Bagaimana menerapkannya dalam sebuah ayat?
Kita harus melihat sebuah ayat secara komprehensif. Mulai dari nilai pra-Islam, Islam dengan al-Quran, tafsir yang sadar gender dan terakhir adanya pengesahan perundangan yang menjadi peraturan keberlanjutan.
Dalam problematika poligami, misalnya, setiap orang yang ingin berpoligami pasti menggunakan QS. an-Nisa [4]: 3 yang memperbolehkan poligami dengan batasan empat istri dan adil. Namun sebenarnya jika kita melihat zaman pra-Islam pernikahan laki-laki dan perempuan tidak terbatas.

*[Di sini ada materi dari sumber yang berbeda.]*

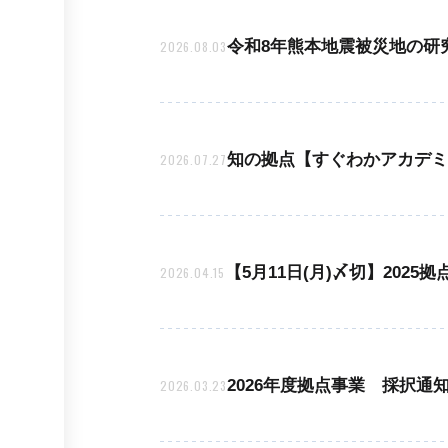
令和8年熊本地震被災地の研
2026.08.03
知の拠点【すぐわかアカデミ
2026.07.27
【5月11日(月)〆切】202
2026.04.15
2026年度拠点事業 採択通
2026.03.23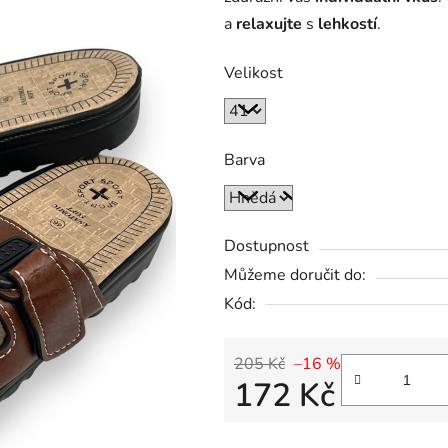
a
relaxujte
s
lehkostí
.
Velikost
Barva
Dostupnost
Můžeme doručit do:
Kód:
205 Kč
–16 %
172 Kč
Měrná cena: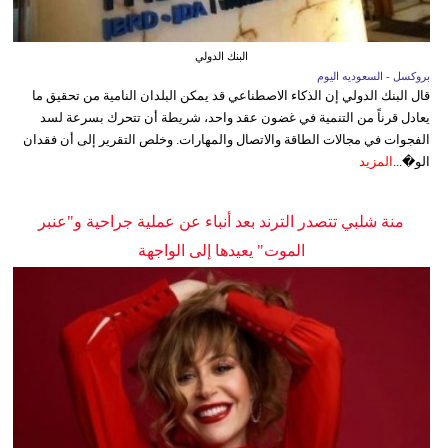
البنك الدولي
بروكسل - السعوديه اليوم
قال البنك الدولي إن الذكاء الاصطناعي قد يمكن البلدان النامية من تحقيق ما
يعادل قرناً من التنمية في غضون عقد واحد، شريطة أن تتحرك بسرعة لسد
الفجوات في مجالات الطاقة والاتصال والمهارات. وخلص التقرير إلى أن فقدان
الو�...
المزيد
منة شلبي تتصدر الترند بعد أنباء عن عملية جراحية و"عنبر
الموت" يعيدها إلى الواجهة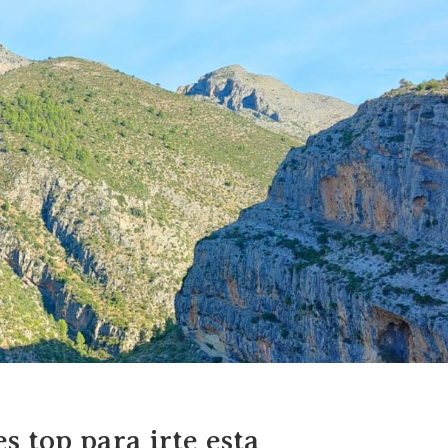
s top para irte esta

Laki-laki boleh memilih siapa pun yang ingin mereka nikahi.
Kemudian turunlah al-Quran yang membatasi kebiasaan kaum jahiliyyah dengan empat orang perempuan dengan syarat bersikap adil. Inilah yang disebut dengan target antara. Target antara adalah posisi yang menengahi antara pra-Islam dengan target final.
Dalam problem poligami ini, sebenarnya tidak ada hukum kebolehan untuk memilih empat istri namun lebih pada penekanan atas pernikahan yang monogami. Kenapa begitu? Jika kita lihat lagi QS. an-Nisa [4]: 3 sebenarnya bukan ayat tentang pernikahan namun ayat ini menjelaskan tentang kewajiban menjaga harta anak yatim.
Dengan begitu, sebenarnya tidak ada nash yang menjelaskan tentang kebolehan poligami. Selanjutnya jika kita melihat perundangan di Indonesia dalam UU No.1, Th. 1974 tentang perkawinan pasal 3 (1): asas perkawinan adalah monogami. Inilah akhir dari perspektif keadilan hakiki.
Maka dari itu saatnya kita berbenah, memahami gender bukan hanya sebagai persoalan namun sebagai sebuah pendekatan dalam menafsir ayat-ayat al-Quran.